As a precaution, update your resume and start putting out applications. You want to be in a strong position regardless of the outcome.

Then:

Document every last bit of hostility with an email trail. Here's a point by point way of doing this

*He held a presentation about code review practices, where he said that you should not argue about the requests on your code, because it will "ruin your reputation", even if another senior said that discussing code changes is the whole point of code review. (This came after I asked why should I implement the change he requested. I genuinely did not understand, because to me my code seemed good, but I thought I missed out on something.)

"Dear Senior, I have a question about your presentation. You mentioned that we should not argue requests on code, as it could damage our reputation. Does this include asking questions when you are unsure of how the changes will be improvements?"

*He actively reviews my draft PRs which have the "Do not review" tag and points out things that are not done yet (comments, unused variables, unoptimized code).

"Dear senior, I noticed that you reviewed my draft before it was ready for release/publication. I had it tagged as "do not review", is all code part of the review process now, even unfinished drafts?

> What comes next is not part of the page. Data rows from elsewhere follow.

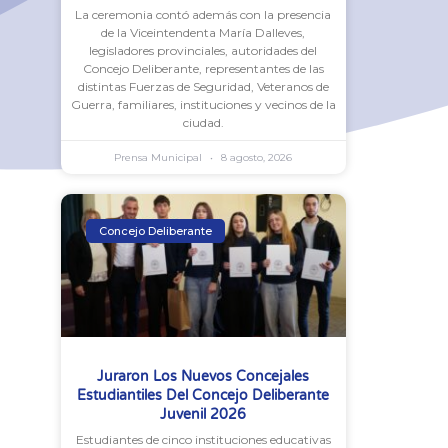
La ceremonia contó además con la presencia
de la Viceintendenta María Dalleves,
legisladores provinciales, autoridades del
Concejo Deliberante, representantes de las
distintas Fuerzas de Seguridad, Veteranos de
Guerra, familiares, instituciones y vecinos de la
ciudad.
Prensa Municipal
8 agosto, 2026
Concejo Deliberante
Juraron Los Nuevos Concejales
Estudiantiles Del Concejo Deliberante
Juvenil 2026
Estudiantes de cinco instituciones educativas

Please clarify.

*One of the managers told us that some seniors complained about newer employees and that they are completely useless to the company.

You can mention to the manager that nobody has said anything to you or any of the other newer employees, and that problems cannot be corrected if the people aren't told of them, and that you'd welcome any specific feedback on how to address any concerns.

*I was following the specifications given by our product manager and he said that these specifications are not good and that I am a bad programmer for following them.

"Dear Senior, these were the specs given to me by product manager please see product manager" (and CC product manager)

*He requested changes on pieces of code where another colleague gave me positive feedback. Note that this senior reviewed my code, found nothing problematic with it (but didn't approve the PR for some reason), the other colleague came, gave me positive feedback (he liked my implementation) for a certain piece of code, then an hour or two later, that senior requested immediate changes on the piece of code that received positive feedback, saying it was "bad code" (with no other explanation, even after I asked him why was it bad).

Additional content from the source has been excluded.